For this exercise, output the line holding "Ray Residence, New Capital City" and all subsequent lines of the entries below, unchanged, up to and including the last.

=== Section Start ===

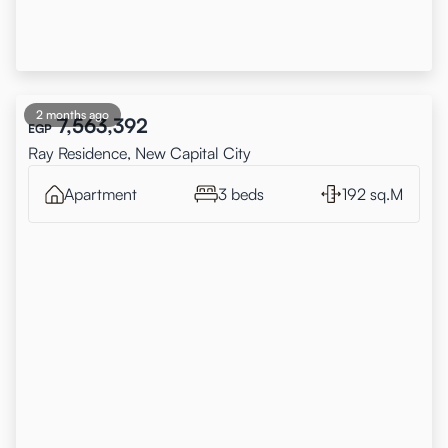
2 months ago
7,563,392
EGP
Ray Residence, New Capital City
Apartment
3 beds
192 sq.M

=== Section End ===

» WRITTEN SOLUTION
Ray Residence, New Capital City
Apartment
3 beds
192 sq.M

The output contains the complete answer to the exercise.